Ok, I am waiting to hear back with respect to whether or not using the alternating series test is acceptable.

In the interim, I have worked out the last of three problems and concluded that:

$\displaystyle\sum_{n=1}^{\infty}(-1)^n\frac{(2n)!}{3^n(n!)}$

By Ratio Test...

$\displaystyle\lim_{n\rightarrow\infty}|\frac{(-1)^{(n+1)}(2(n+1))!}{3^{(n+1)}((n+1)!)}\frac{3^n(n !)}{(-1)^n(2n)!}|$

$=\displaystyle\lim_{n\rightarrow\infty}\frac{4n^2+ 6n+2}{3n+3} = \infty$

Therefore...

By the Ratio test, the series Diverges

So, this leaves me with my remaining series that is conditionally convergent. And, this means that if I am able to use the Ratio or Root Test, I should wind up with a limit equal to one... right?
August 4th 2010, 11:31 AM
MechEng

Plato,

I am noticing a trend with the lesson plans that I am following; the questions seem to be quite difficult using the methods covered in that section, but following section will introduce a method that makes the problem quite simple to do. I assume this one is the same.

I am not a huge fan of the way the text book is organized, but i am nearly done with it so it's not worth complaining now.

I appreciate your patience. I used to tutor physics in college, so I know it can be trying when someone keeps mising the fundamental ideas. Thank you for continuing to work with me.
August 4th 2010, 12:09 PM
MechEng

All tests are now available to use on this problem, so I will heed you advice, Plato, and try the alternating series test...
August 4th 2010, 12:22 PM
Plato

You should find that it in conditional but not absolute.
To do the later, use the limit comparison test using $\dfrac{1}{\sqrt{n}}$
August 4th 2010, 05:14 PM
MechEng

Easy question I hope, but...

Since one of the requirements for the limit comparison test is that the series are both positive, does that mean that my original series becomes...

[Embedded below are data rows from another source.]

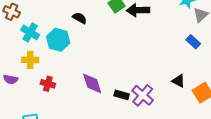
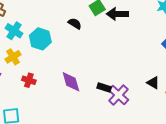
black semicircle: (80, 18) -> (75, 24), moved
yellow cross: (30, 60) -> (13, 57), turned -35
black rectangle: (122, 95) -> (104, 88), moved

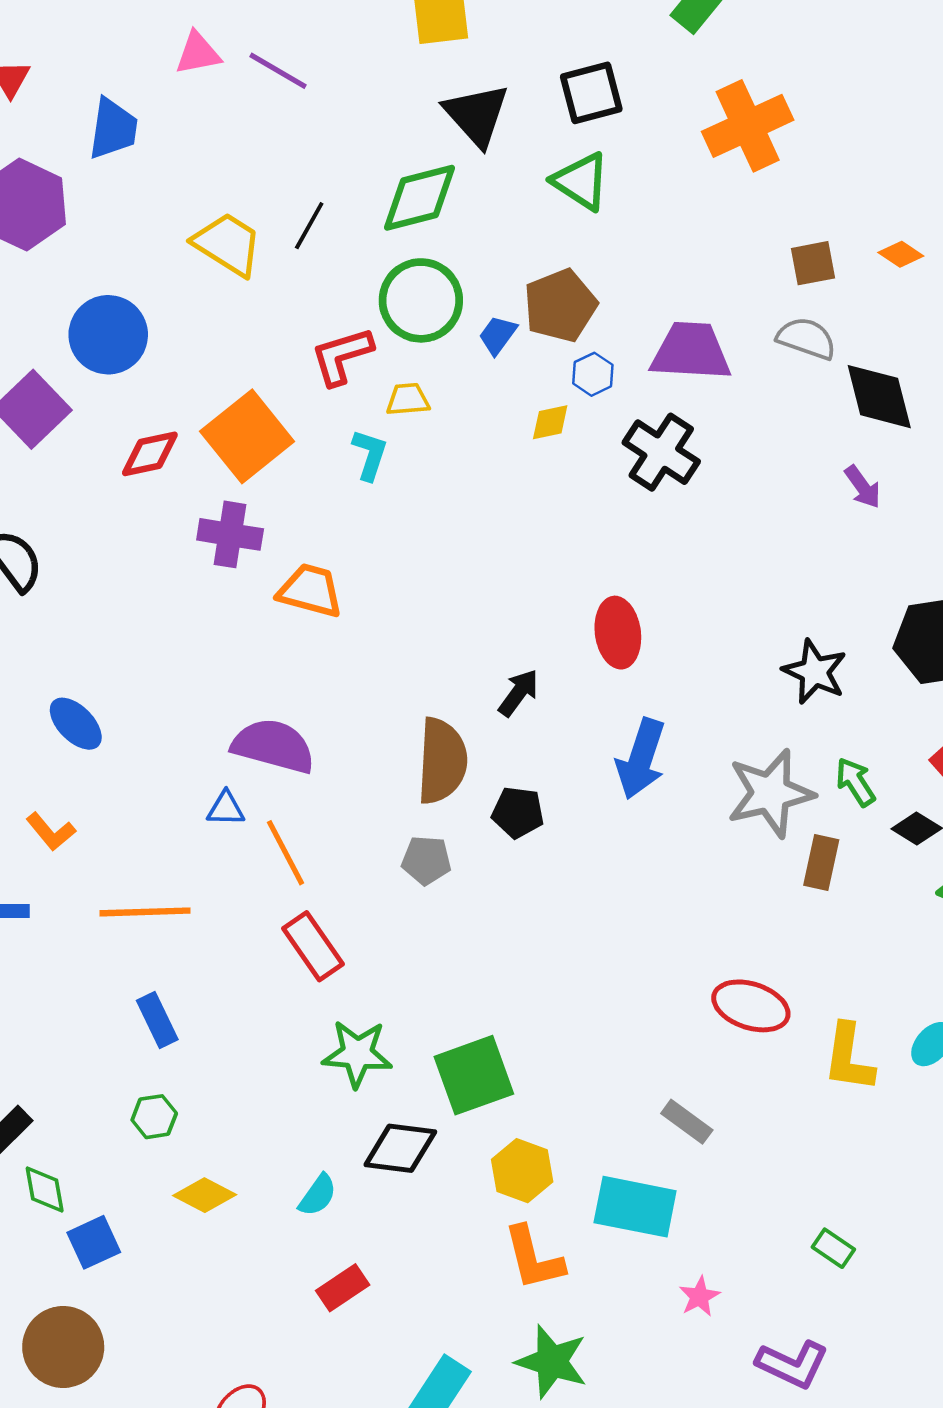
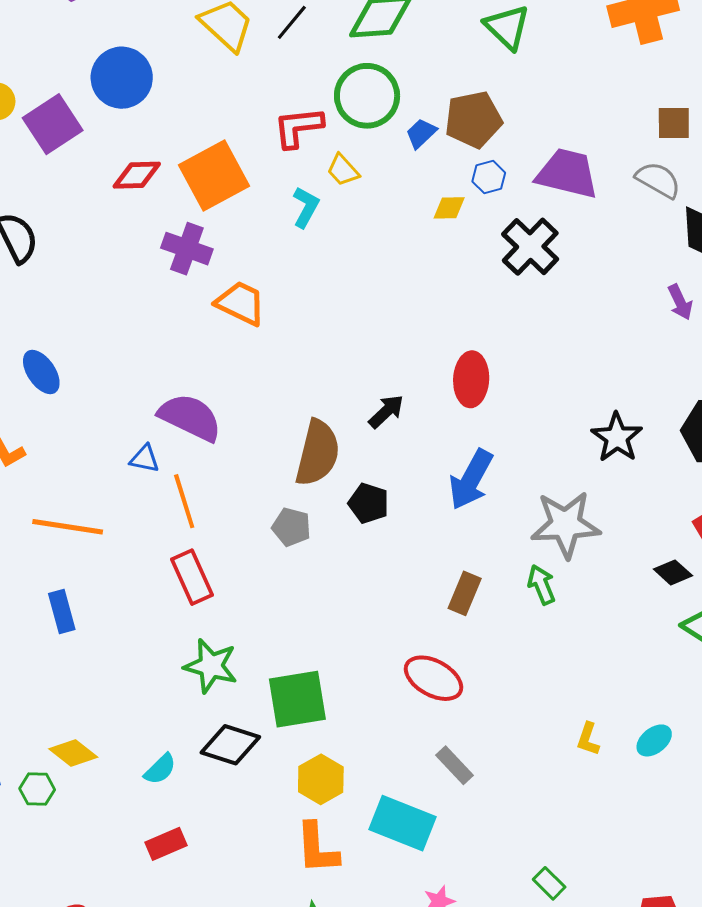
yellow trapezoid: (408, 399) -> (343, 170), turned -138
green arrow: (855, 782) -> (542, 585), moved
brown rectangle: (821, 863) -> (465, 593), moved
red ellipse: (751, 1006) -> (434, 678), moved
yellow L-shape: (849, 1058) -> (588, 739), size x0.6
green hexagon: (154, 1117) -> (37, 789), moved

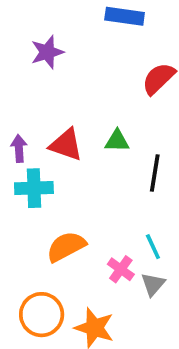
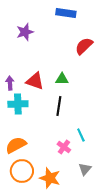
black line: (155, 173) -> (59, 106), moved
orange semicircle: (66, 247) -> (16, 145), moved
gray triangle: (153, 284) -> (85, 169), moved

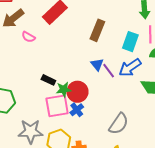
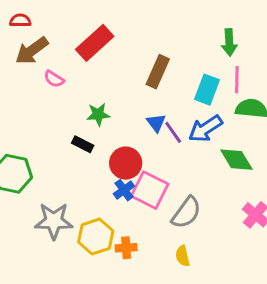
green star: (64, 89) -> (98, 114), moved
pink square: (57, 106) -> (150, 190), moved, turned 35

$\displaystyle\sum_{n=1}^{\infty}\frac{1}{\sqrt{n+1 }+\sqrt{n}}$
August 4th 2010, 05:31 PM
MechEng

Please correct me if I am out of whack here...

Let $\displaystyle\sum a_n = \frac{1}{\sqrt{n+1}+\sqrt{n}}$

So...

$\displaystyle\lim_{n\rightarrow\infty}\frac{1}{\sq rt{n+1}+\sqrt{n}}=0$

By Alternating Series Test... Convergent

Let $\displaystyle\sum b_n = \frac{1}{\sqrt{n}}$ A Divergent P-series

So...

$\displaystyle\lim_{n\rightarrow\infty}\frac{1}{\sq rt{n+1}+\sqrt{n}}\frac{\sqrt{n}}{1}$

$=\displaystyle\lim_{n\rightarrow\infty}\frac{1}{\s qrt{n+1}}=0$

By Limit Comparison Test... Divergent

This doesn't make sense, does it?

Would it make ore sense if the order of the tests was reversed?